_Study material_
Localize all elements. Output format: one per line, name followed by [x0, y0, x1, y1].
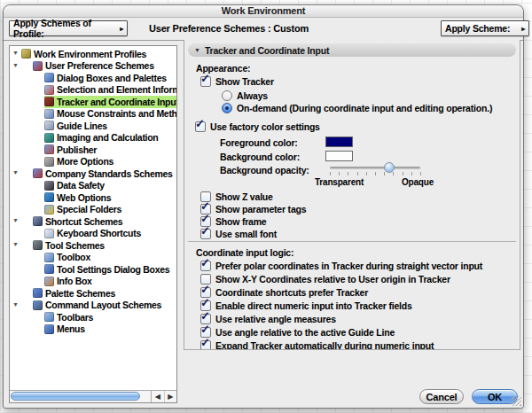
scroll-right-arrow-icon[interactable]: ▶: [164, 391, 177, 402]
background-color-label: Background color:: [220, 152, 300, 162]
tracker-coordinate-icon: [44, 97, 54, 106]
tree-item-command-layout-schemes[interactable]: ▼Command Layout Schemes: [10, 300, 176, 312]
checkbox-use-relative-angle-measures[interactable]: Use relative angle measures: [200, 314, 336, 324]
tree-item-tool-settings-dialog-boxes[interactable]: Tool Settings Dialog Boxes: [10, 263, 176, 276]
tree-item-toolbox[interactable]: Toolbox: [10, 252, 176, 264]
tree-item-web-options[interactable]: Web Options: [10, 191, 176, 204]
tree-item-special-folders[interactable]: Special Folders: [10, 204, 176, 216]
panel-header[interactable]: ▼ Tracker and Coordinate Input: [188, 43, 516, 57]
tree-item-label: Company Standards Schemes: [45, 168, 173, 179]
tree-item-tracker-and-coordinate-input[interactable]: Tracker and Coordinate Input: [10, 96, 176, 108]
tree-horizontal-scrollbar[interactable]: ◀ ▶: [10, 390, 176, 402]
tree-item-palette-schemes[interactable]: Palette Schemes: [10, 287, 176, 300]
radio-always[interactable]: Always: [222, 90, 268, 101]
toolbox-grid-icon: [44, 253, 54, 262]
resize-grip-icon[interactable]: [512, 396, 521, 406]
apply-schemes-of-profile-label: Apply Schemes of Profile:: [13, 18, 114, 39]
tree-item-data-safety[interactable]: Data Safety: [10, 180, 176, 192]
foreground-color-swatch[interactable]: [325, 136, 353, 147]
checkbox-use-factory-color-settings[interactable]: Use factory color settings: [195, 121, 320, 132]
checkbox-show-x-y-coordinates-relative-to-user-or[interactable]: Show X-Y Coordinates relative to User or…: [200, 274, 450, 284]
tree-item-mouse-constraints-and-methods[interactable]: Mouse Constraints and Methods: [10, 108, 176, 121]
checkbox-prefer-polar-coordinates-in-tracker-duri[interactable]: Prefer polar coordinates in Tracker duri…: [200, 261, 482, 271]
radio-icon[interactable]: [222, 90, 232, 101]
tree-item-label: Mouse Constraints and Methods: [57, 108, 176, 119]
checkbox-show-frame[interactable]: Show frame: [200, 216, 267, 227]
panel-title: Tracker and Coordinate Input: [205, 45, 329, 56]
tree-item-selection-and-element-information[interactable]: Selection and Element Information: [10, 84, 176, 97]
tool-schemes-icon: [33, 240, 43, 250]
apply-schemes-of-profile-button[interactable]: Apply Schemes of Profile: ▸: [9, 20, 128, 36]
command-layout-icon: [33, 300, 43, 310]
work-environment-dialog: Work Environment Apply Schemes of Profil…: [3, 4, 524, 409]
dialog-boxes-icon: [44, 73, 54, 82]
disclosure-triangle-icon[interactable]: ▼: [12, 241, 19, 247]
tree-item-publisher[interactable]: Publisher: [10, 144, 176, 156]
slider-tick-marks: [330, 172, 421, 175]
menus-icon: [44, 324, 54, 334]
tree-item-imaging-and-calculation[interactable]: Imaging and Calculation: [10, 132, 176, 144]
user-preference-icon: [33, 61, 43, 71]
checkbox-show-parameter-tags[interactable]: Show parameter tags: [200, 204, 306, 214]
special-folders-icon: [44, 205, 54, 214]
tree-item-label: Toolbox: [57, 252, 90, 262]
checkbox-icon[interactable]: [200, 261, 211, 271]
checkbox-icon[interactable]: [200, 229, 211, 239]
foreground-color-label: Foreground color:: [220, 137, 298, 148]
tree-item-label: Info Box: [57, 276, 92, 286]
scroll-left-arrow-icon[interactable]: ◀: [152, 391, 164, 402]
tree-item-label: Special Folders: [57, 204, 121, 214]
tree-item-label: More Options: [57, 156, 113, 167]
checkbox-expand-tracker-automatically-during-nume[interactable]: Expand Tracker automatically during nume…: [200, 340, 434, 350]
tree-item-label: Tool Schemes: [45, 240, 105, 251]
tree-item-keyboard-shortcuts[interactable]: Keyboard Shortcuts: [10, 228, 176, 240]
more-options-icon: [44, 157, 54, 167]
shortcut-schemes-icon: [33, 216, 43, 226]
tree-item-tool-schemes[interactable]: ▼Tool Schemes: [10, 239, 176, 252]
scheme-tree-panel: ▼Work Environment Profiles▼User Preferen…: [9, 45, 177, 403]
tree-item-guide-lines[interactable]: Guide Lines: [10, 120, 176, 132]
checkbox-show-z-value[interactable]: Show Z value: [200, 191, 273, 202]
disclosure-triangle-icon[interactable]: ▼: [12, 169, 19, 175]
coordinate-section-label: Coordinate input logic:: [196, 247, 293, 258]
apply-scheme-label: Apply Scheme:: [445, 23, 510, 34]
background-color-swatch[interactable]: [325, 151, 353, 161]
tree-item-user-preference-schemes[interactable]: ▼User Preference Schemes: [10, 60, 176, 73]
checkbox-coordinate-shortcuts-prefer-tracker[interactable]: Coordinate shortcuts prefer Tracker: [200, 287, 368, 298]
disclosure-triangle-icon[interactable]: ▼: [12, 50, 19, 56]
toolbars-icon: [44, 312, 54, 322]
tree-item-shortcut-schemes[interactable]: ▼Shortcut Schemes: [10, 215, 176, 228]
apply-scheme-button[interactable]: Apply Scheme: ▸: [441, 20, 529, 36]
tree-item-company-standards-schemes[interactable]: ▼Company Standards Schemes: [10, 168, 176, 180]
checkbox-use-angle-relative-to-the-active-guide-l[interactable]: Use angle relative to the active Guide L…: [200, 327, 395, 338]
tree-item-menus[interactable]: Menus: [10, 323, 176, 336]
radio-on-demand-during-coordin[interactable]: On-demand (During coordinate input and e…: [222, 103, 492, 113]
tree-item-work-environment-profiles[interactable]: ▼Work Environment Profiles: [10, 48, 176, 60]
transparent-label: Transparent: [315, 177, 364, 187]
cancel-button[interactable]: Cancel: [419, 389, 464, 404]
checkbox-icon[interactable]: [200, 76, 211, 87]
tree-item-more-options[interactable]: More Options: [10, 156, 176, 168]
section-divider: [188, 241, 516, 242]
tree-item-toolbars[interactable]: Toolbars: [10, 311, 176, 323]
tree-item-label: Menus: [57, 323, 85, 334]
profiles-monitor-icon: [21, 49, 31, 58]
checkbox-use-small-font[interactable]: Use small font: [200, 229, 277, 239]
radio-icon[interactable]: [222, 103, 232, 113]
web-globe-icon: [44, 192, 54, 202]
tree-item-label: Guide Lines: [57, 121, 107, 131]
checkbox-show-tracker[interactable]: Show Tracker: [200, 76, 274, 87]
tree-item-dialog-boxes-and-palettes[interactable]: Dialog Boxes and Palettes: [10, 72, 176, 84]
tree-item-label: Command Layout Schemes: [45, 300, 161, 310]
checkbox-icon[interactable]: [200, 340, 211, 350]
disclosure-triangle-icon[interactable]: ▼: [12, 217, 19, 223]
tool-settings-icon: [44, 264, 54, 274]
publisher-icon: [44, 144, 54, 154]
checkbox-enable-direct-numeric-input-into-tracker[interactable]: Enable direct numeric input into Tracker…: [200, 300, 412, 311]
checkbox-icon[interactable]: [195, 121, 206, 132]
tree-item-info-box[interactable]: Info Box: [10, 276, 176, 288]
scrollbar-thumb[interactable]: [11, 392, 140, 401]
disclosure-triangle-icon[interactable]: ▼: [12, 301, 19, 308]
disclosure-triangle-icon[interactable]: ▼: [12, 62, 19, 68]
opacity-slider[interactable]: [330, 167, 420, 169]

_Problem description_
Looking at the data above, report how many of its lines include the word "button". The number alone is the answer.

_Result_
3